Les raisons du report de l’entrée en vigueur de cette taxe sont toujours identiques : les conditions économiques de la Guyane ne permettent pas de supporter cette hausse supplémentaire, alors que le carburant est déjà de 40 à 60 centimes plus cher en Guyane qu’en métropole. Cette année ne fait pas exception. La taxe additionnelle prévue par la loi de 2007 ne peut entrer en vigueur sans grever encore davantage le budget des Guyanais.
Nous pouvons espérer pour l’avenir que, chaque année, à la date butoir de la taxe, la commission des finances ou le Gouvernement ne présenteront pas un amendement de report.
La situation devient ubuesque. Nous savons que les conditions d’entrée en vigueur de la taxe ne seront pas réunies. Or, si la taxe n’est pas mise en œuvre, le prêt consenti par l’AFD, auquel est affectée cette taxe, ne sera jamais remboursé, et les intérêts du prêt de l’AFD continuent à courir. La dette augmente sans cesse, sans remboursement à l’horizon.
Il faut remédier à cette situation. Je propose donc d’abroger cette taxe additionnelle. En effet, cette dernière est économiquement insupportable pour les Guyanais. Le report de son entrée en vigueur indique que ce constat est largement acquis.
Je me permets de soulever également un second problème : sa cause ne paraît pas justifiée légalement.
En effet, le produit de la taxe est affecté à une ligne de compte spécifique de l’AFD, en remboursement d’une ligne accordée par cette dernière à la SARA. Or rien n’indique que la SARA ait reçu cette aide, ni que son attribution ait suivi la procédure communautaire de notification.
Le silence du ministre, à la suite de ma question orale sur ce sujet, permet difficilement de conclure autrement. Or si l’aide illégale n’est pas notifiée, le prêt doit être alors intégralement remboursé par la SARA à l’AFD. Dès lors, vous m’accorderez que la taxe additionnelle affectée à ce remboursement n’a pas lieu d’être.
En résumé, il faut abroger cette taxe qui est injuste pour le consommateur, irréaliste dans le contexte économique que nous connaissons depuis 2008 et illégale au regard des conditions de sa mise en place.
M. le président.

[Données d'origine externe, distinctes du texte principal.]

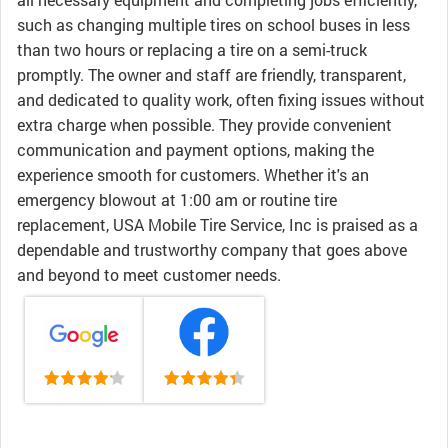
such as changing multiple tires on school buses in less
than two hours or replacing a tire on a semi-truck
promptly. The owner and staff are friendly, transparent,
and dedicated to quality work, often fixing issues without
extra charge when possible. They provide convenient
communication and payment options, making the
experience smooth for customers. Whether it's an
emergency blowout at 1:00 am or routine tire
replacement, USA Mobile Tire Service, Inc is praised as a
dependable and trustworthy company that goes above
and beyond to meet customer needs.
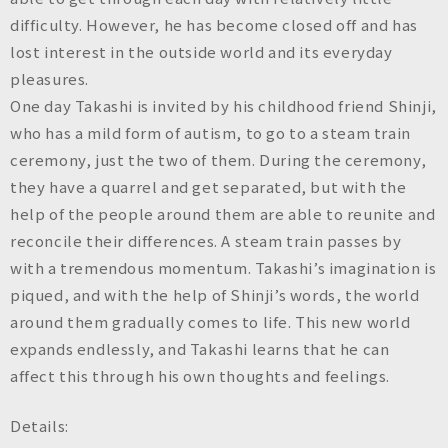
difficulty. However, he has become closed off and has
lost interest in the outside world and its everyday
pleasures.
One day Takashi is invited by his childhood friend Shinji,
who has a mild form of autism, to go to a steam train
ceremony, just the two of them. During the ceremony,
they have a quarrel and get separated, but with the
help of the people around them are able to reunite and
reconcile their differences. A steam train passes by
with a tremendous momentum. Takashi’s imagination is
piqued, and with the help of Shinji’s words, the world
around them gradually comes to life. This new world
expands endlessly, and Takashi learns that he can
affect this through his own thoughts and feelings.
Details:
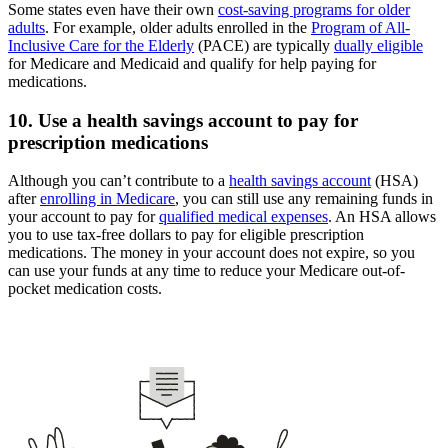
Some states even have their own
cost-saving programs for older
adults
. For example, older adults enrolled in the
Program of All-
Inclusive Care for the Elderly
(PACE) are typically
dually eligible
for Medicare and Medicaid and qualify for help paying for
medications.
10. Use a health savings account to pay for
prescription medications
Although you can’t contribute to a
health savings account
(HSA)
after
enrolling in Medicare
, you can still use any remaining funds in
your account to pay for
qualified medical expenses
. An HSA allows
you to use tax-free dollars to pay for eligible prescription
medications. The money in your account does not expire, so you
can use your funds at any time to reduce your Medicare out-of-
pocket medication costs.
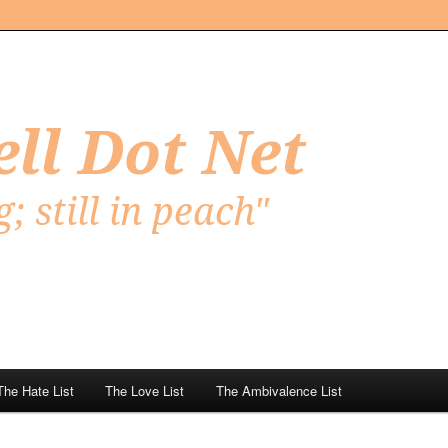
Net
The Hate List
The Love List
The Ambivalence List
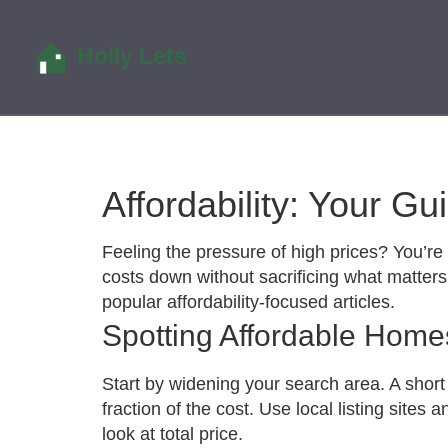
Affordability: Your G
Feeling the pressure of high prices? You’re 
costs down without sacrificing what matters 
popular affordability‑focused articles.
Spotting Affordable Home
Start by widening your search area. A short
fraction of the cost. Use local listing sites
look at total price.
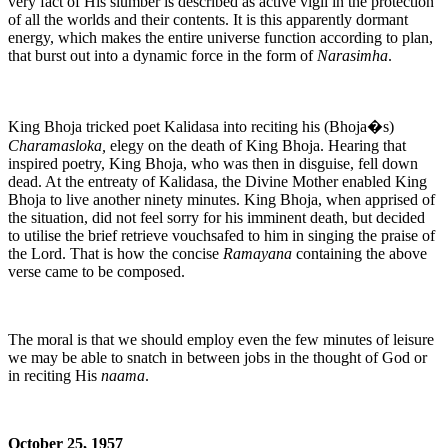
very fact of His slumber is described as active vigil in the protection
of all the worlds and their contents. It is this apparently dormant
energy, which makes the entire universe function according to plan,
that burst out into a dynamic force in the form of
Narasimha
.
King Bhoja tricked poet Kalidasa into reciting his (Bhoja�s)
Charamasloka,
elegy on the death of King Bhoja. Hearing that
inspired poetry, King Bhoja, who was then in disguise, fell down
dead. At the entreaty of Kalidasa, the Divine Mother enabled King
Bhoja to live another ninety minutes. King Bhoja, when apprised of
the situation, did not feel sorry for his imminent death, but decided
to utilise the brief retrieve vouchsafed to him in singing the praise of
the Lord. That is how the concise
Ramayana
containing the above
verse came to be composed.
The moral is that we should employ even the few minutes of leisure
we may be able to snatch in between jobs in the thought of God or
in reciting His
naama
.
October 25, 1957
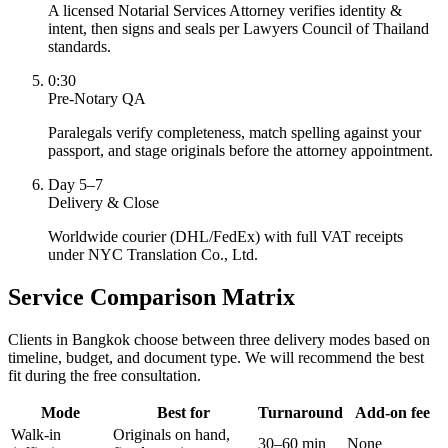
A licensed Notarial Services Attorney verifies identity &
intent, then signs and seals per Lawyers Council of Thailand
standards.
0:30
Pre-Notary QA
Paralegals verify completeness, match spelling against your
passport, and stage originals before the attorney appointment.
Day 5–7
Delivery & Close
Worldwide courier (DHL/FedEx) with full VAT receipts
under NYC Translation Co., Ltd.
Service Comparison Matrix
Clients in Bangkok choose between three delivery modes based on
timeline, budget, and document type. We will recommend the best
fit during the free consultation.
Mode
Best for
Turnaround
Add-on fee
Walk-in
Originals on hand,
30–60 min
None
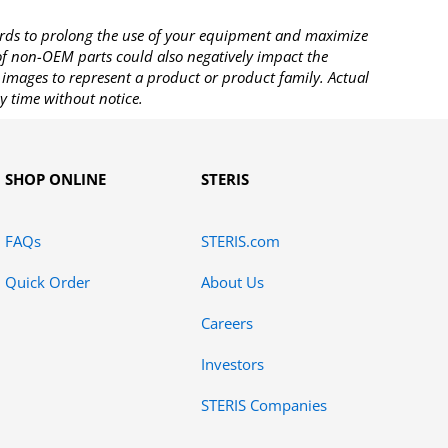
rds to prolong the use of your equipment and maximize
 of non-OEM parts could also negatively impact the
images to represent a product or product family. Actual
y time without notice.
SHOP ONLINE
STERIS
FAQs
STERIS.com
Quick Order
About Us
Careers
Investors
STERIS Companies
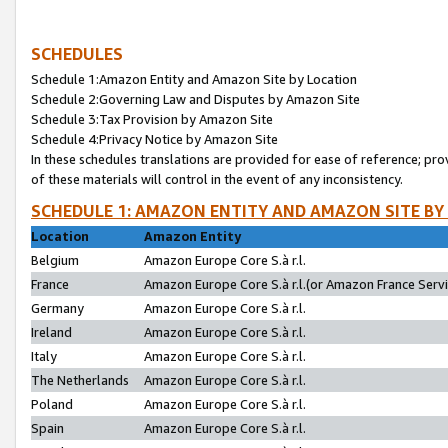
SCHEDULES
Schedule 1:Amazon Entity and Amazon Site by Location
Schedule 2:Governing Law and Disputes by Amazon Site
Schedule 3:Tax Provision by Amazon Site
Schedule 4:Privacy Notice by Amazon Site
In these schedules translations are provided for ease of reference; pro
of these materials will control in the event of any inconsistency.
SCHEDULE 1: AMAZON ENTITY AND AMAZON SITE BY
Location
Amazon Entity
Belgium
Amazon Europe Core S.à r.l.
France
Amazon Europe Core S.à r.l.(or Amazon France Servic
Germany
Amazon Europe Core S.à r.l.
Ireland
Amazon Europe Core S.à r.l.
Italy
Amazon Europe Core S.à r.l.
The Netherlands
Amazon Europe Core S.à r.l.
Poland
Amazon Europe Core S.à r.l.
Spain
Amazon Europe Core S.à r.l.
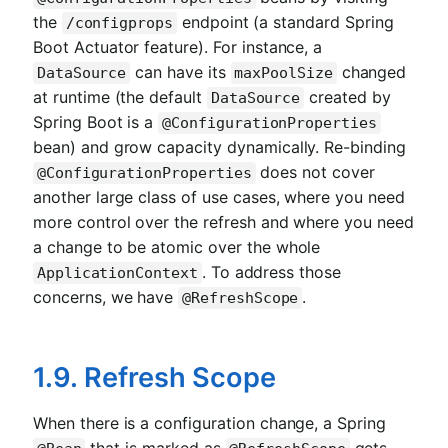
the
endpoint (a standard Spring
/configprops
Boot Actuator feature). For instance, a
can have its
changed
DataSource
maxPoolSize
at runtime (the default
created by
DataSource
Spring Boot is a
@ConfigurationProperties
bean) and grow capacity dynamically. Re-binding
does not cover
@ConfigurationProperties
another large class of use cases, where you need
more control over the refresh and where you need
a change to be atomic over the whole
. To address those
ApplicationContext
concerns, we have
.
@RefreshScope
1.9. Refresh Scope
When there is a configuration change, a Spring
that is marked as
gets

Quel est l’avis de la commission ?
Mme Nicole Bricq, rapporteure générale de la commission des finances. Il est favorable.
M. le président. Quel est l’avis du Gouvernement ?
Mme Valérie Pécresse, ministre. Cette taxe est destinée à rembourser non pas une aide économique, mais un manque à gagner du fait de la non-répercussion des prix du brut en 2007 et 2008. Le Gouvernement, compte tenu du contexte guyanais et de prix pétroliers toujours élevés, a accepté à l’Assemblée nationale, lors de l’examen du projet de loi de finances, un amendement tendant à repousser la perception de la taxe au 1er janvier 2013.
Toute suppression de ce dispositif reviendrait à faire supporter par l’État le coût du remboursement de l’AFD pour un montant de près de 28 millions d’euros.
Je vous demande donc, monsieur le sénateur, de bien vouloir retirer cet amendement.
M. le président. Monsieur Antoinette, l’amendement n° II-433 est-il maintenu ?
M. Jean-Étienne Antoinette. Oui, je le maintiens, monsieur le président.
M. le président. En conséquence, l’article 47 duodecies est ainsi rédigé.
Article 47 terdecies (nouveau)
Hormis les cas de congé de longue maladie, de congé de longue durée ou si la maladie provient de l’une des causes exceptionnelles prévues à l’article L. 27 du code des pensions civiles et militaires de retraite ou d’un accident survenu dans l’exercice ou à l’occasion de l’exercice de leurs fonctions, les agents publics civils et militaires en congé de maladie ne perçoivent pas leur rémunération au titre du premier jour de ce congé.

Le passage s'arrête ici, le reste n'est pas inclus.